The US Researchers discovered that before any cognitive signs of dementia were present, these individuals showed a significant thinning of the retina compared with people who did not have the gene mutation.
“The finding suggests that the retina acts as a type of 'window to the brain',” said Li Gan from San Francisco-based Gladstone Institutes, an independent and nonprofit biomedical research organisation.
Retinal degeneration was detectable in mutation carriers prior to the onset of cognitive symptoms, establishing retinal thinning as one of the earliest observable signs of familial frontotemporal dementia (FTD).
“This means that retinal thinning could be an easily measured outcome for clinical trials,” Gan added.

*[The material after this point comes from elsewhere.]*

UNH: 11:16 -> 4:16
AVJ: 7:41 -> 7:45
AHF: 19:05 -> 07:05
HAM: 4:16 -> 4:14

To reach this conclusion, Gan and Ari Green, an associate professor of neurology at University of California, San Francisco (UCSF) studied a group of individuals who had a certain genetic mutation that is known to result in FTD.
Although it is located in the eye, the retina is made up of neurons with direct connections to the brain.
“The retina may be used as a model to study the development of FTD in neurons,” said lead author Michael Ward, a postdoctoral fellow at the Gladstone Institutes and assistant professor of neurology at UCSF.
The study appeared in the Journal of Experimental Medicine.